_Exercise goal:_
Each line of the records below that holds "aplikację" should be returned.

(Available data Opens)

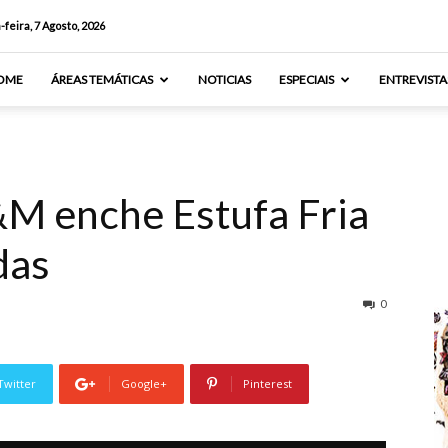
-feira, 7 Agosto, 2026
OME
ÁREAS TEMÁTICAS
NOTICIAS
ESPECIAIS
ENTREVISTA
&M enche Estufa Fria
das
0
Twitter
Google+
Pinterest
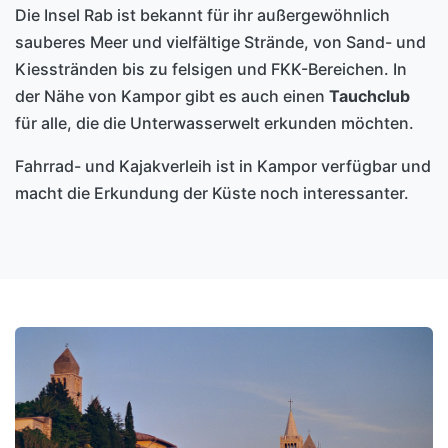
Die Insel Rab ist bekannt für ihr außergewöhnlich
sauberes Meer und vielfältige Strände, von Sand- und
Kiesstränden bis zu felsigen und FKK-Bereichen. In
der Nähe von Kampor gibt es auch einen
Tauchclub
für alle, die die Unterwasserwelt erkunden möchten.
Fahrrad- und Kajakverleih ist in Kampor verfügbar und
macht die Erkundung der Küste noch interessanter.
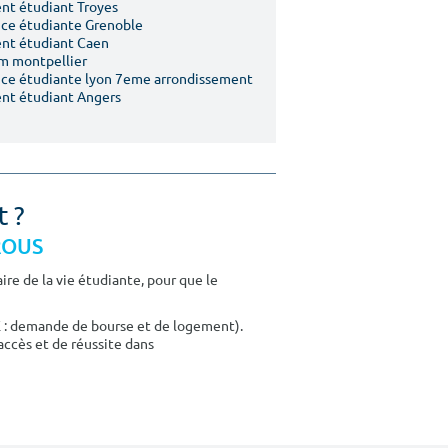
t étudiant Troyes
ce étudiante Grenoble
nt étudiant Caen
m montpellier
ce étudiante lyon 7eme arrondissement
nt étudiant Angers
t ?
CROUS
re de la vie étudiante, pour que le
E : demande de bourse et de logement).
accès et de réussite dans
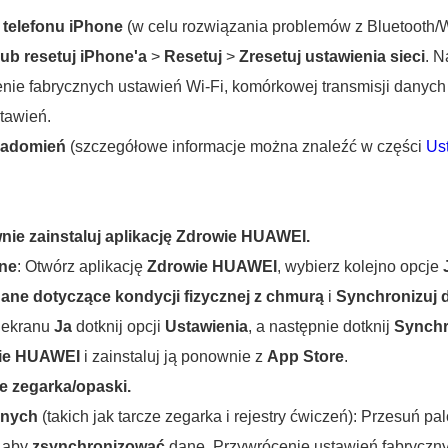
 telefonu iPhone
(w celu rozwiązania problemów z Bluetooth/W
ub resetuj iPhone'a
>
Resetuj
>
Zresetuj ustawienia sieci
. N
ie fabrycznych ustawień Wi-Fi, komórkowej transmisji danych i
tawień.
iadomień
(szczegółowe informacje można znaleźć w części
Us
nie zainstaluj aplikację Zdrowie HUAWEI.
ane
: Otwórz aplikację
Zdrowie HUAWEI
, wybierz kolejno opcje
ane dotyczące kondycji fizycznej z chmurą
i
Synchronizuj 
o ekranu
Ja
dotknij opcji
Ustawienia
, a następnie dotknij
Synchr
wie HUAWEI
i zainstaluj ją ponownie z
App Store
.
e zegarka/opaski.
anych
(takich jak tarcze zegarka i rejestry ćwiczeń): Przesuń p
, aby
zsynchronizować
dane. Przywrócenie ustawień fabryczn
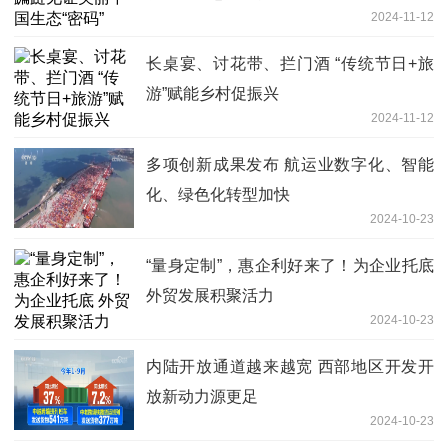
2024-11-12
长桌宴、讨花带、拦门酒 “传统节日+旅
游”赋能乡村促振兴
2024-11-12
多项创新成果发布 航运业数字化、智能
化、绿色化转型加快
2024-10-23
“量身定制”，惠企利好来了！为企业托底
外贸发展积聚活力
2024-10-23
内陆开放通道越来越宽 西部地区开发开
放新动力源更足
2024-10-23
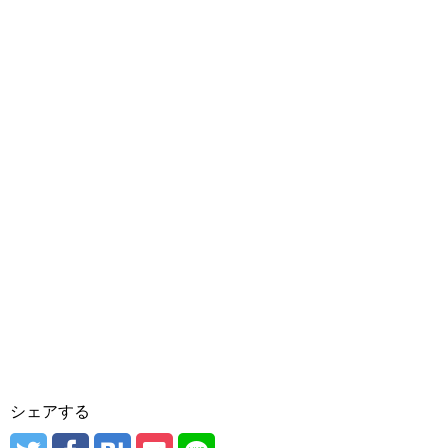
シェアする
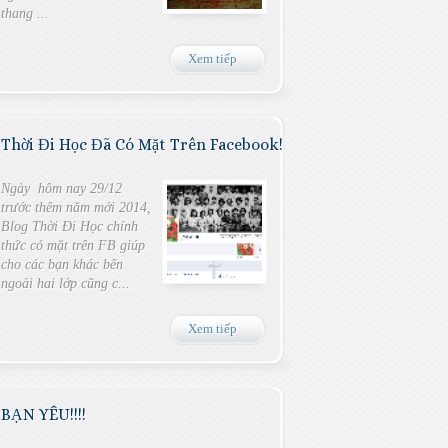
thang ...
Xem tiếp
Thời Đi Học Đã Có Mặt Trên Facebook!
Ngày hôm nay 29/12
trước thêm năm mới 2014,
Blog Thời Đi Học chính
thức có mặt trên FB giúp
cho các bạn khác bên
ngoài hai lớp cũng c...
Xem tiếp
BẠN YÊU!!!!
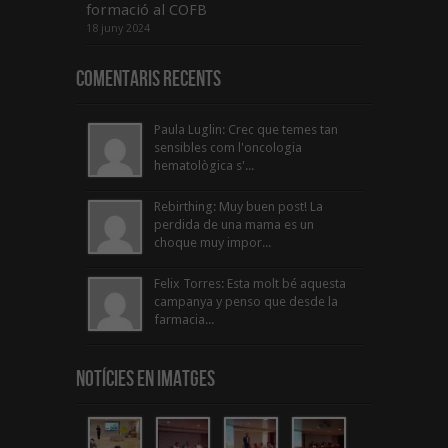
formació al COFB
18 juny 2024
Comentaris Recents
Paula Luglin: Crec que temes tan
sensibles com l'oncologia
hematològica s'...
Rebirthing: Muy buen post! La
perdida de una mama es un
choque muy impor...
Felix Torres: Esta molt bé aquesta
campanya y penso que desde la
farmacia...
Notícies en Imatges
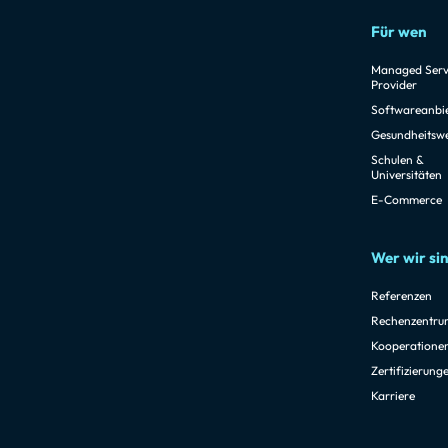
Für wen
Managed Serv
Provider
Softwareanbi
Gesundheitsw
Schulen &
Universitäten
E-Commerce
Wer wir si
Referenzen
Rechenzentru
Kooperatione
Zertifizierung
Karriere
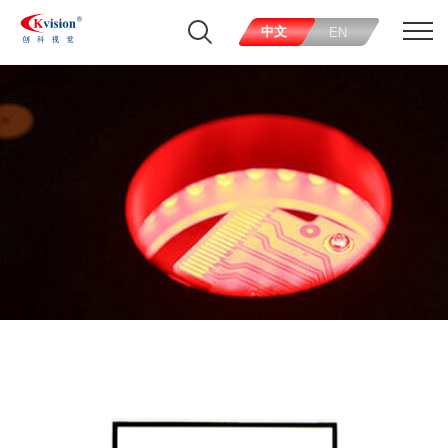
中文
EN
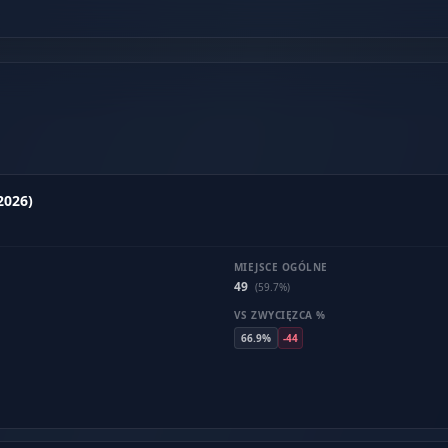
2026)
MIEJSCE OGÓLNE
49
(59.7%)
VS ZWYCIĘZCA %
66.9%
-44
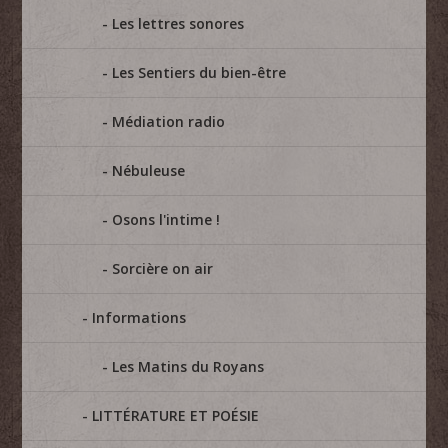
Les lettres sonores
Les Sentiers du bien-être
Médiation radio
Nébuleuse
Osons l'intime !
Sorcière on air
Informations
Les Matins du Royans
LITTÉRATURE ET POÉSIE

(Available data Closes)
(Available data Opens)

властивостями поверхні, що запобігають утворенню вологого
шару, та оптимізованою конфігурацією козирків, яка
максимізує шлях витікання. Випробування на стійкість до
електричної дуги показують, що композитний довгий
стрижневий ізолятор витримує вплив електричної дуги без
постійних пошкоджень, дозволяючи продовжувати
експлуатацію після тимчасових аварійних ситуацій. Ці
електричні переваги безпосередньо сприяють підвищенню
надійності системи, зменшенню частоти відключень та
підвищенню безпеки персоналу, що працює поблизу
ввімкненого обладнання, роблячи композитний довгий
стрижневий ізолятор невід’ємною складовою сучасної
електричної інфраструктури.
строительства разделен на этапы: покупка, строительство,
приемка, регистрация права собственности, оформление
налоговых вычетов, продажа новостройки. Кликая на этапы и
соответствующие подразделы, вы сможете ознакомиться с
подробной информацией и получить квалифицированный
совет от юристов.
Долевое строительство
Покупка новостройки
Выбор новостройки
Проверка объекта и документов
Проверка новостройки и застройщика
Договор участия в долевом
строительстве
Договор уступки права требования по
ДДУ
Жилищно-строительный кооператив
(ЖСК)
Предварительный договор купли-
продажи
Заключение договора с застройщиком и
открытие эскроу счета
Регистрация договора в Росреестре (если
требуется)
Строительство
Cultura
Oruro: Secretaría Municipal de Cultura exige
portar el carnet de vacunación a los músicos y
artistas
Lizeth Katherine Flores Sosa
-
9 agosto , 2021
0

(Available data Closes)

_Solution to the exercise:_
nie zainstaluj aplikację Zdrowie HUAWEI.
: Otwórz aplikację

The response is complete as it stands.